■ Exercise directions
Go over the entries below line by line, copying each one that contains the word "dezvaluirile".

■ Task inputs

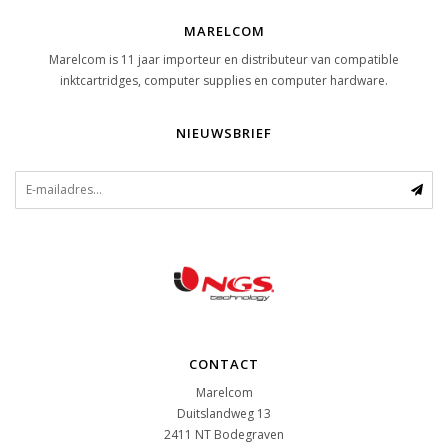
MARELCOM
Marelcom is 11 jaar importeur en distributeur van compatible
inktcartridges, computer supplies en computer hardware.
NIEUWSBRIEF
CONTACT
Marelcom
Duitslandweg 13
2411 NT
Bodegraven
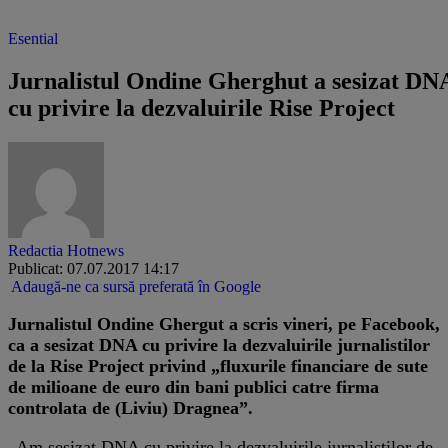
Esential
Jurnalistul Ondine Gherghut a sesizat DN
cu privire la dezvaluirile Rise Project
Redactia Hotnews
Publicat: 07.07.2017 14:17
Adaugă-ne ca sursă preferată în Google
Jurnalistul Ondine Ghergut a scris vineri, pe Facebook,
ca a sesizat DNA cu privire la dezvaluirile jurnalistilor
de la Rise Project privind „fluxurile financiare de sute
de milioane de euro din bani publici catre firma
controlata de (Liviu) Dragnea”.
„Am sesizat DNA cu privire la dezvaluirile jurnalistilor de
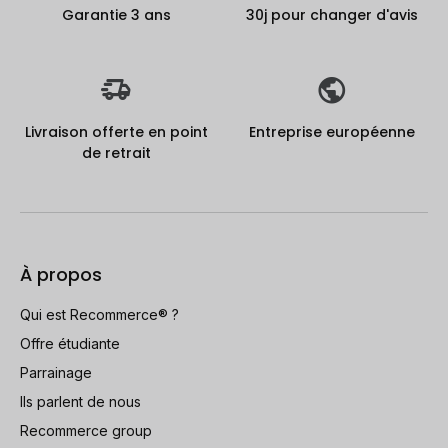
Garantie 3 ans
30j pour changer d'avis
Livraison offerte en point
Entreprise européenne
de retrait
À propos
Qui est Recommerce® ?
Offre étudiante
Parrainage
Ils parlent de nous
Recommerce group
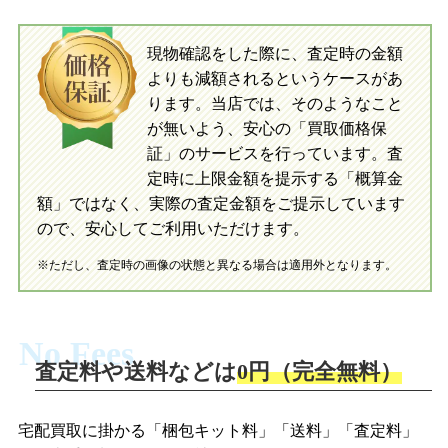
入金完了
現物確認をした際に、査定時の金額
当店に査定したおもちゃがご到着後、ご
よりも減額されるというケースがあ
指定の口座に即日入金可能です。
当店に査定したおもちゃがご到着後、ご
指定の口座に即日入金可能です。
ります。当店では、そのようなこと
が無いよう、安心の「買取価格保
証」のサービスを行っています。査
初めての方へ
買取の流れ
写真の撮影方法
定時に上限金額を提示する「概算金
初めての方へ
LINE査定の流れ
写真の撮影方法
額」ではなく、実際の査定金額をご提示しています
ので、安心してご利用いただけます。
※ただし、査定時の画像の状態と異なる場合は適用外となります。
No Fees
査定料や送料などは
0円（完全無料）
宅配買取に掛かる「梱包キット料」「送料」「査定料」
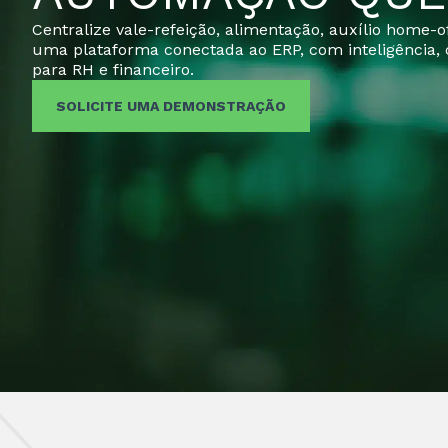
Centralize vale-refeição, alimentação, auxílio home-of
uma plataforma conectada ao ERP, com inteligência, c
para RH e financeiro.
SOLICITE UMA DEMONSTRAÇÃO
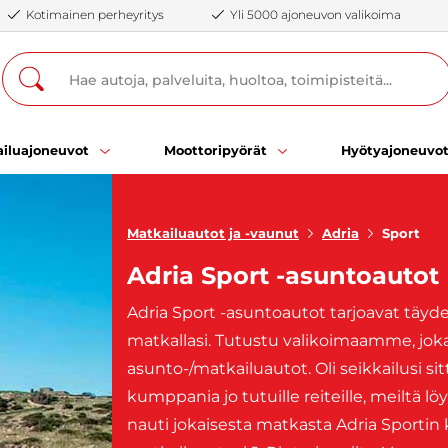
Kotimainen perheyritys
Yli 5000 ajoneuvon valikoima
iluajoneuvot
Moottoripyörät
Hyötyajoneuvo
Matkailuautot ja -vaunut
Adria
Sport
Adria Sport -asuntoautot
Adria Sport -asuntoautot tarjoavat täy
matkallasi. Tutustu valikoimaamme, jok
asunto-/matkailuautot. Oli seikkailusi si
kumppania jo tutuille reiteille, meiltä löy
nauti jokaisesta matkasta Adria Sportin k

■ Solved problem
cu privire la dezvaluirile Rise Project
ca a sesizat DNA cu privire la dezvaluirile jurnalistilor
„Am sesizat DNA cu privire la dezvaluirile jurnalistilor de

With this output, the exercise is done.